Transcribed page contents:
▼

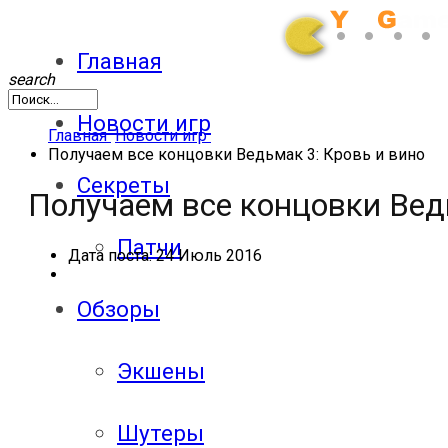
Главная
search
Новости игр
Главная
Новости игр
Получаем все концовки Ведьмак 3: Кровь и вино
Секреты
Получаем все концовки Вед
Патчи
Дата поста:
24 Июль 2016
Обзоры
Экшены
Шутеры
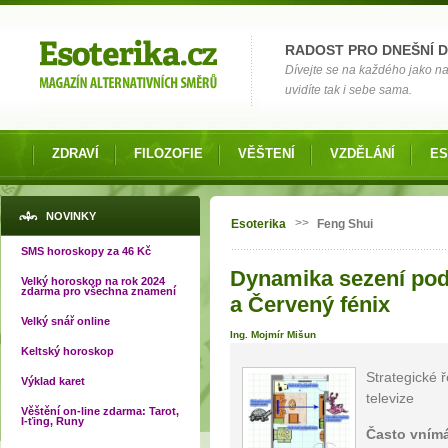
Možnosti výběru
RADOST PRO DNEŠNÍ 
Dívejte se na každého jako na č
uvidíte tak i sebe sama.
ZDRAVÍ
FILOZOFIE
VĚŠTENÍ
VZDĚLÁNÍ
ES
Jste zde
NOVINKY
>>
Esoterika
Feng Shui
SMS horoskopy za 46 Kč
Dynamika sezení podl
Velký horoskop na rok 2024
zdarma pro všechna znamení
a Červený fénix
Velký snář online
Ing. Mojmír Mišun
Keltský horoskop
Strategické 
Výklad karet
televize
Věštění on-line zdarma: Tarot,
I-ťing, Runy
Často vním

▲

- Description of the task -
Among the lines above, count those containing the string "zdarma"; please give the count alone.

- Response area -
2